Re: error_severity of brin work item
On 2020-Dec-01, Justin Pryzby wrote: > This was an idea I made up - I don't know any of the details of this, but if > you give a hint I could look at it more. There'd (still) be a race window, > but > I think that's ok. See CommitTransaction() and friends, where AtEOXact_on_commit_actions() and others are called. You'd have to create a new routine (say AtEOXact_Autovacuum or more specific AtEOXact_AutovacuumWorkItems), to be called at the right places in xact.c. Keep a global variable, say a list of OIDs. On subxact commit, the list is reassigned to its parent transaction; on subxact abort, the list is discarded. On top xact commit, the list of OIDs is passed to some new routine in autovacuum.c that scans the workitem array and deletes items as appropriate. Not sure what's a good place for OIDs to be added to the list. We don't have AM-specific entry points for relation drop. I think this is the weakest point of this. > Another idea is if perform_work_item() were responsible for discarding > relations which disappear. Currently it does this, which is racy since it > holds no lock. That has the property that it remains contained in autovacuum.c, but no other advantages I think.
Re: error_severity of brin work item
On Tue, Dec 01, 2020 at 11:07:30AM -0300, Alvaro Herrera wrote: > > Should it be done in an AtCommit hook or something like that ? > > I didn't like this idea much on first read, on extensibility grounds, > but perhaps it's not so bad because we can generalize it whenever > there's pressure to add a second type of work-item (*if* that ever > happens). > > I suppose the idea is that index_drop saves the index OID when a BRIN > index with autosummarization=on is dropped, and then the > AtCommit_WorkItems() call scans the items list and drops those that > match any OIDs in the list. (It does require to be mindful of subxact > aborts, of course.) This was an idea I made up - I don't know any of the details of this, but if you give a hint I could look at it more. There'd (still) be a race window, but I think that's ok. Another idea is if perform_work_item() were responsible for discarding relations which disappear. Currently it does this, which is racy since it holds no lock. cur_relname = get_rel_name(workitem->avw_relation); cur_nspname = get_namespace_name(get_rel_namespace(workitem->avw_relation)); cur_datname = get_database_name(MyDatabaseId); if (!cur_relname || !cur_nspname || !cur_datname) goto deleted2; -- Justin
Re: error_severity of brin work item
On 2020-Nov-30, Justin Pryzby wrote: > On Mon, Nov 30, 2020 at 08:47:32PM -0300, Alvaro Herrera wrote: > > The more I look at this, the less I like it. This would set a precedent > > that any action that can be initiated from an autovac work-item has a > > requirement of silently being discarded when it referenced a > > non-existant relation. > > My original request was to change to INFO, which is what vacuum proper does at > vacuum_open_relation(). I realize that still means that new work item > handlers > would have to do the LockOid, try_open dance - maybe it could be factored out. As I understand, INFO is not well suited to messages that are not going to the client. Anyway, my point is about the contortions that are needed to support the case, rather than what exactly do we do when it happens. Retrospectively, it's strange that this problem (what happens when indexes with pending work-items are dropped) hadn't manifested. It seems a pretty obvious one. > > I'd rather have the code that drops the index go through the list of > > work-items and delete those that reference that relation. > > > > I'm not sure if this is something that ought to be done in index_drop(); > > One objection might be that if the drop is rolled back, the work-items > > are lost. > > Should it be done in an AtCommit hook or something like that ? I didn't like this idea much on first read, on extensibility grounds, but perhaps it's not so bad because we can generalize it whenever there's pressure to add a second type of work-item (*if* that ever happens). I suppose the idea is that index_drop saves the index OID when a BRIN index with autosummarization=on is dropped, and then the AtCommit_WorkItems() call scans the items list and drops those that match any OIDs in the list. (It does require to be mindful of subxact aborts, of course.)

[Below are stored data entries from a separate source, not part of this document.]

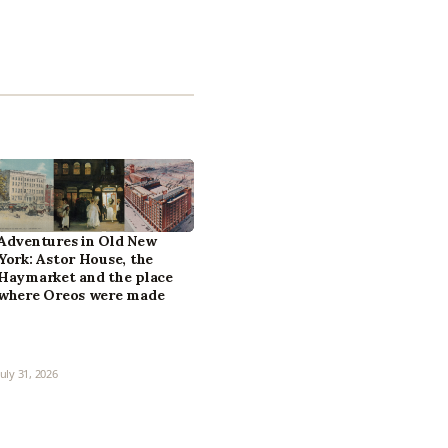
Adventures in Old New
York: Astor House, the
Haymarket and the place
where Oreos were made
July 31, 2026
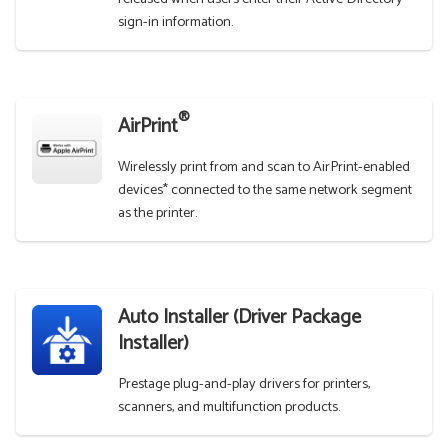
sign-in information.
®
AirPrint
Wirelessly print from and scan to AirPrint-enabled
devices* connected to the same network segment
as the printer.
Auto Installer (Driver Package
Installer)
Prestage plug-and-play drivers for printers,
scanners, and multifunction products.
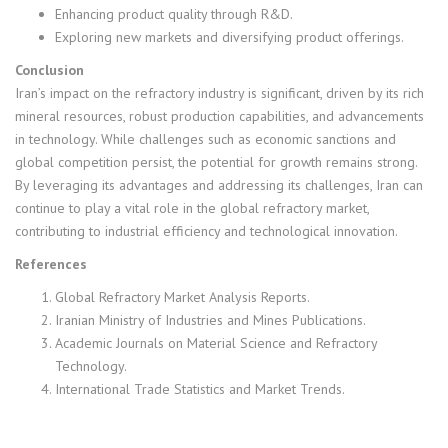
Enhancing product quality through R&D.
Exploring new markets and diversifying product offerings.
Conclusion
Iran’s impact on the refractory industry is significant, driven by its rich
mineral resources, robust production capabilities, and advancements
in technology. While challenges such as economic sanctions and
global competition persist, the potential for growth remains strong.
By leveraging its advantages and addressing its challenges, Iran can
continue to play a vital role in the global refractory market,
contributing to industrial efficiency and technological innovation.
References
Global Refractory Market Analysis Reports.
Iranian Ministry of Industries and Mines Publications.
Academic Journals on Material Science and Refractory
Technology.
International Trade Statistics and Market Trends.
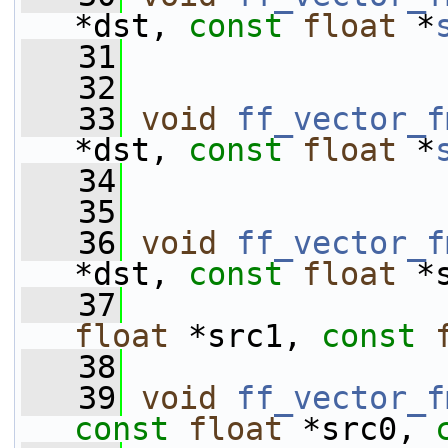
*dst, 
const
float
 *
   31
   32
   33
void
ff_vector_f
*dst, 
const
float
 *
   34
   35
   36
void
ff_vector_f
*dst, 
const
float
 *
   37
float
 *src1, 
const
   38
   39
void
ff_vector_f
const
float
 *src0, 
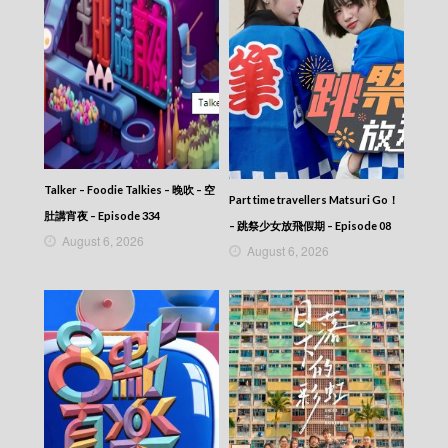
Let’s travel around the world – 730 玩返轉 –
Episode 134
Let’s travel around the world – 730 玩返轉 –
Episode 133
Let’s travel around the world – 730 玩返轉 –
Episode 132
Let’s travel around the world – 730 玩返轉 –
Episode 131
Let’s travel around the world – 730 玩返轉 –
Episode 130
Talker – Foodie Talkies – 晚吹 – 空
Part time travellers Matsuri Go！
Let’s travel around the world – 730 玩返轉 –
肚講宵夜 – Episode 334
Episode 129
– 跳祭少女放飛假期 – Episode 08
August 6, 2026
Let’s travel around the world – 730 玩返轉 –
August 6, 2026
Episode 128
Let’s travel around the world – 730 玩返轉 –
Episode 127
Let’s travel around the world – 730 玩返轉 –
Episode 126
Let’s travel around the world – 730 玩返轉 –
Episode 125
Let’s travel around the world – 730 玩返轉 –
Episode 124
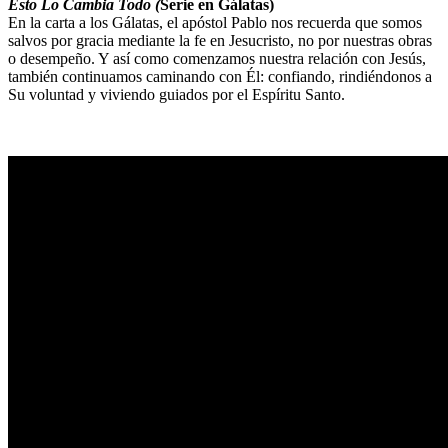
Esto Lo Cambia Todo (
Serie en Gálatas)
En la carta a los Gálatas, el apóstol Pablo nos recuerda que somos
salvos por gracia mediante la fe en Jesucristo, no por nuestras obras
o desempeño. Y así como comenzamos nuestra relación con Jesús,
también continuamos caminando con Él: confiando, rindiéndonos a
Su voluntad y viviendo guiados por el Espíritu Santo.
Sermon Outline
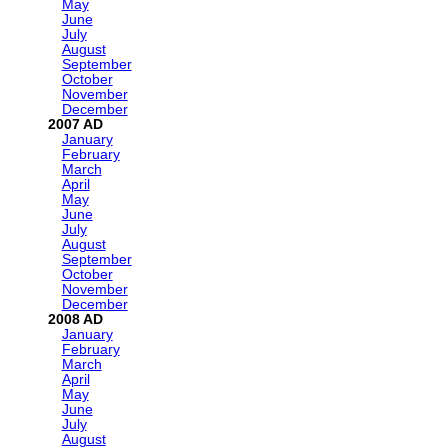
May
June
July
August
September
October
November
December
2007
January
February
March
April
May
June
July
August
September
October
November
December
2008
January
February
March
April
May
June
July
August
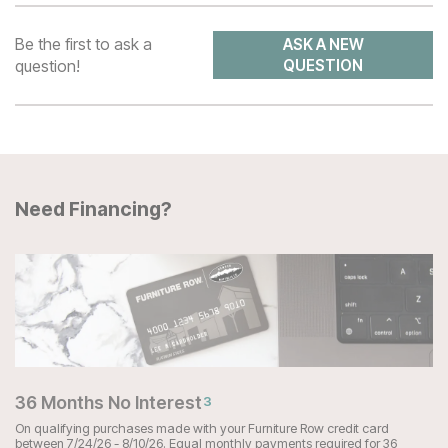
Be the first to ask a
ASK A NEW
question!
QUESTION
Need Financing?
36 Months No Interest
3
On qualifying purchases made with your Furniture Row credit card
between 7/24/26 - 8/10/26. Equal monthly payments required for 36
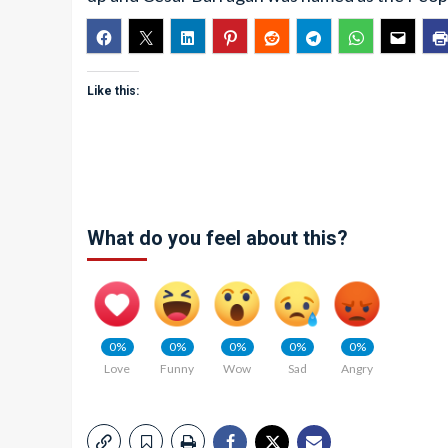
Like this:
What do you feel about this?
0%
0%
0%
0%
0%
Love
Funny
Wow
Sad
Angry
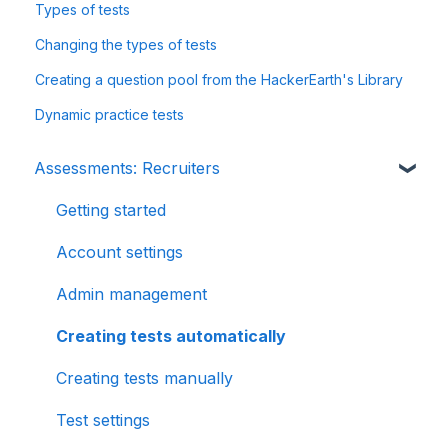
Types of tests
Changing the types of tests
Creating a question pool from the HackerEarth's Library
Dynamic practice tests
Assessments: Recruiters
Getting started
Account settings
Admin management
Creating tests automatically
Creating tests manually
Test settings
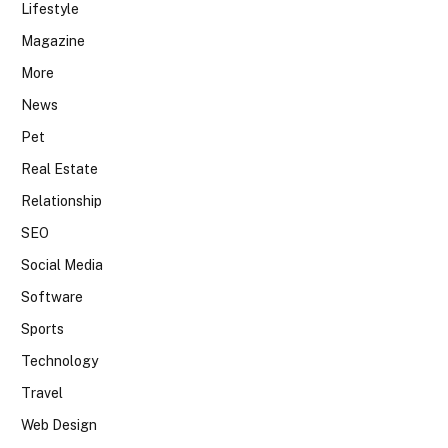
Lifestyle
Magazine
More
News
Pet
Real Estate
Relationship
SEO
Social Media
Software
Sports
Technology
Travel
Web Design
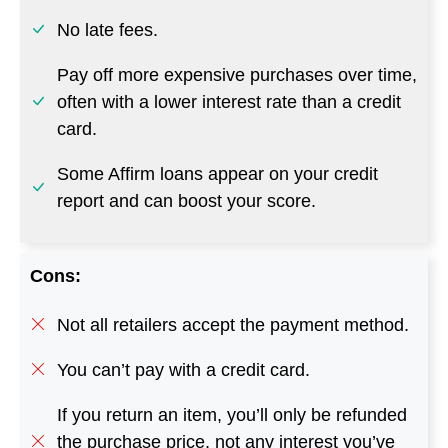
No late fees.
Pay off more expensive purchases over time,
often with a lower interest rate than a credit
card.
Some Affirm loans appear on your credit
report and can boost your score.
Cons:
Not all retailers accept the payment method.
You can’t pay with a credit card.
If you return an item, you’ll only be refunded
the purchase price, not any interest you’ve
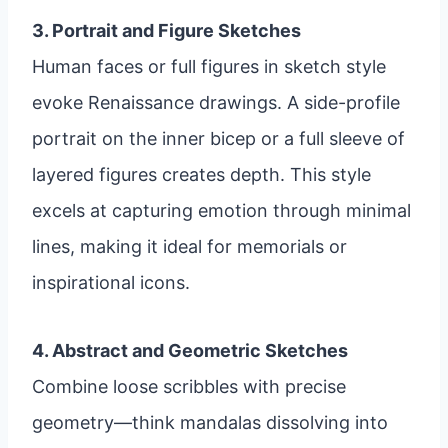
3. Portrait and Figure Sketches
Human faces or full figures in sketch style
evoke Renaissance drawings. A side-profile
portrait on the inner bicep or a full sleeve of
layered figures creates depth. This style
excels at capturing emotion through minimal
lines, making it ideal for memorials or
inspirational icons.
4. Abstract and Geometric Sketches
Combine loose scribbles with precise
geometry—think mandalas dissolving into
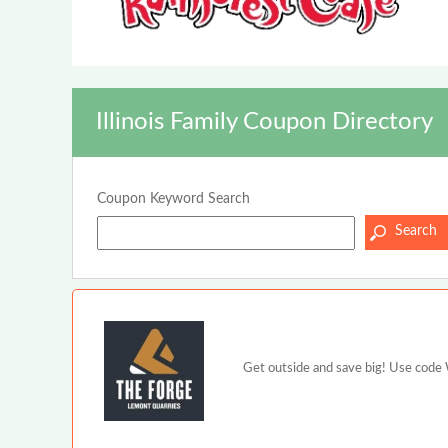
Illinois Family Coupon Directory
Coupon Keyword Search
Get outside and save big! Use code W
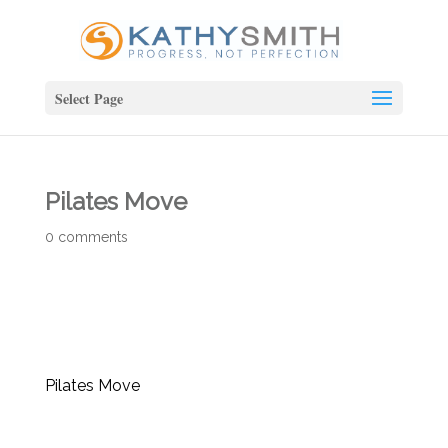
Select Page
Pilates Move
0 comments
Pilates Move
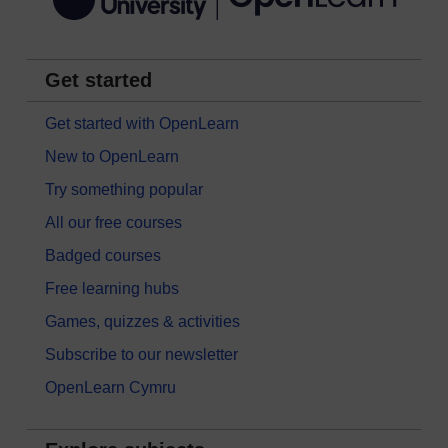
Get started
Get started with OpenLearn
New to OpenLearn
Try something popular
All our free courses
Badged courses
Free learning hubs
Games, quizzes & activities
Subscribe to our newsletter
OpenLearn Cymru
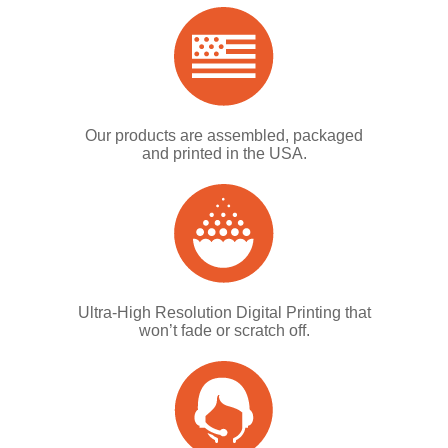
Our products are assembled, packaged
and printed in the USA.
Ultra-High Resolution Digital Printing that
won’t fade or scratch off.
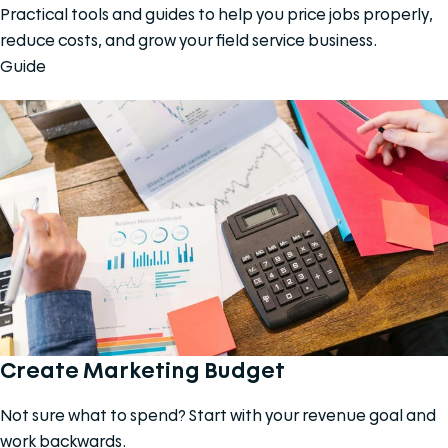
Practical tools and guides to help you price jobs properly,
reduce costs, and grow your field service business.
Guide
Create Marketing Budget
Not sure what to spend? Start with your revenue goal and
work backwards.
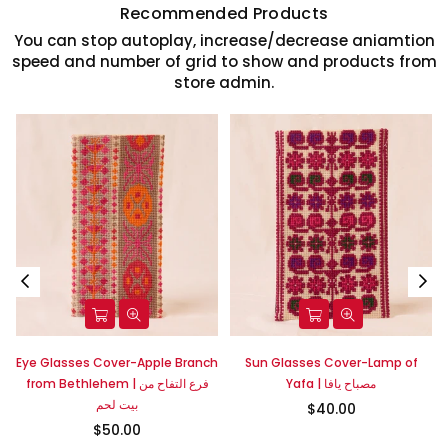
Recommended Products
You can stop autoplay, increase/decrease aniamtion
speed and number of grid to show and products from
store admin.
Eye Glasses Cover-Apple Branch
Sun Glasses Cover-Lamp of
|
from Bethlehem | فرع التفاح من
Yafa | مصباح يافا
بيت لحم
$40.00
$50.00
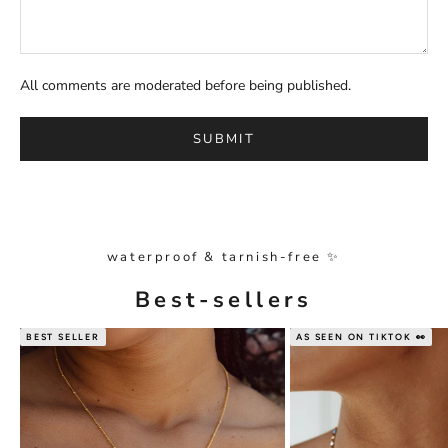
All comments are moderated before being published.
SUBMIT
waterproof & tarnish-free ✨
Best-sellers
BEST SELLER
AS SEEN ON TIKTOK 👀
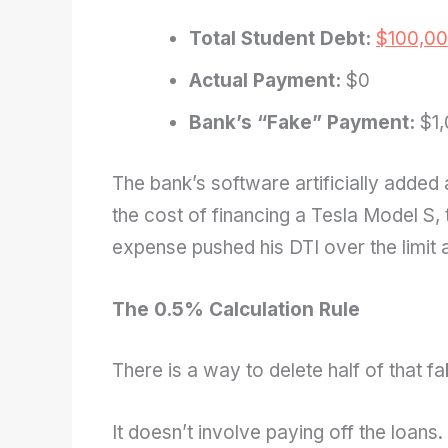
Total Student Debt:
$100,0
Actual Payment:
$0
Bank’s “Fake” Payment:
$1,
The bank’s software artificially added
the cost of financing a Tesla Model S, t
expense pushed his DTI over the limit a
The 0.5% Calculation Rule
There is a way to delete half of that fa
It doesn’t involve paying off the loans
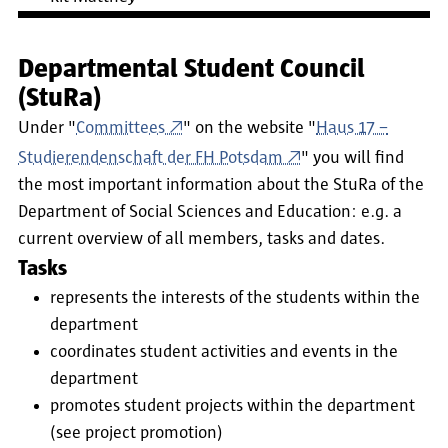
Departmental Student Council
(StuRa)
Under "
Committees
" on the website "
Haus 17 –
Studierendenschaft der FH Potsdam
" you will find
the most important information about the StuRa of the
Department of Social Sciences and Education: e.g. a
current overview of all members, tasks and dates.
Tasks
represents the interests of the students within the
department
coordinates student activities and events in the
department
promotes student projects within the department
(see project promotion)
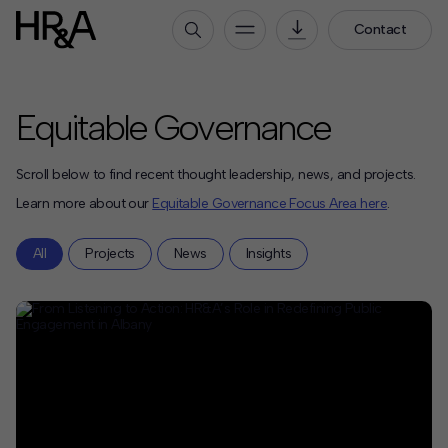
Contact
Who We Are
Equitable Governance
Our People
Our Culture
Scroll below to find recent thought leadership, news, and projects.
Careers
Learn more about our
Equitable Governance Focus Area here
.
How We Work
All
Projects
News
Insights
Our Projects
Expertise
Services
HR&A Labs
Insights
News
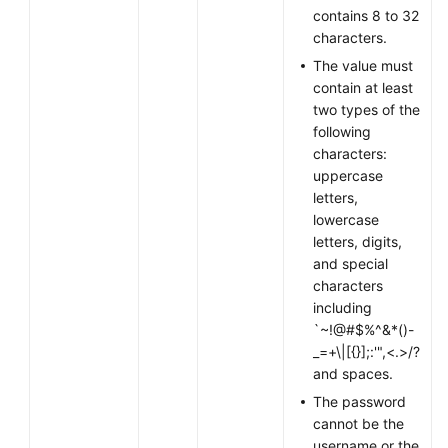
contains 8 to 32
characters.
Permissions
The value must
contain at least
two types of the
following
characters:
uppercase
letters,
lowercase
letters, digits,
and special
characters
including
`~!@#$%^&*()-
_=+\|[{}];:'",<.>/?
and spaces.
The password
cannot be the
username or the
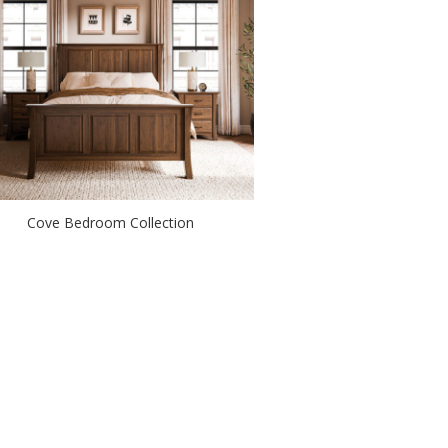
Cove Bedroom Collection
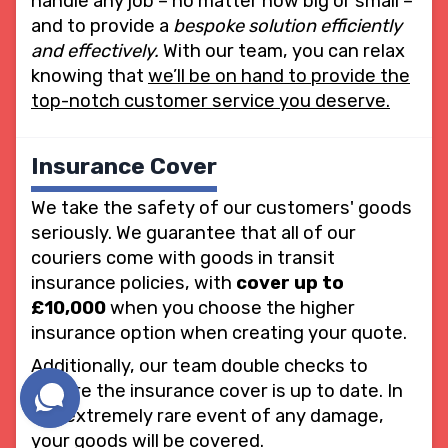
handle any job – no matter how big or small –
and to provide a
bespoke solution efficiently
and effectively.
With our team, you can relax
knowing that
we’ll be on hand to provide the
top-notch customer service you deserve.
Insurance Cover
We take the safety of our customers' goods
seriously. We guarantee that all of our
couriers come with goods in transit
insurance policies, with
cover up to
£10,000
when you choose the higher
insurance option when creating your quote.
Additionally, our team double checks to
ensure the insurance cover is up to date. In
the extremely rare event of any damage,
your goods will be covered.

Re: error_severity of brin work item
On Mon, Nov 30, 2020 at 08:47:32PM -0300, Alvaro Herrera wrote: > The more I look at this, the less I like it. This would set a precedent > that any action that can be initiated from an autovac work-item has a > requirement of silently being discarded when it referenced a > non-existant relation. My original request was to change to INFO, which is what vacuum proper does at vacuum_open_relation(). I realize that still means that new work item handlers would have to do the LockOid, try_open dance - maybe it could be factored out. I noticed this on multiple servers immediate after changing a nagios script to look for all ERRORs (rather than a specific list of log_messages) and for a longer time period. > I'd rather have the code that drops the index go through the list of > work-items and delete those that reference that relation. > > I'm not sure if this is something that ought to be done in index_drop(); > One objection might be that if the drop is rolled back, the work-items > are lost. Should it be done in an AtCommit hook or something like that ? -- Justin
Re: error_severity of brin work item
The more I look at this, the less I like it. This would set a precedent that any action that can be initiated from an autovac work-item has a requirement of silently being discarded when it referenced a non-existant relation. I'd rather have the code that drops the index go through the list of work-items and delete those that reference that relation. I'm not sure if this is something that ought to be done in index_drop(); One objection might be that if the drop is rolled back, the work-items are lost. It's the easiest, though; and work-items are supposed to be lossy anyway, and vacuum would fix the lack of summarization eventually. So, not pretty, but not all that bad. (Hopefully rolled-back drops are not all that common.)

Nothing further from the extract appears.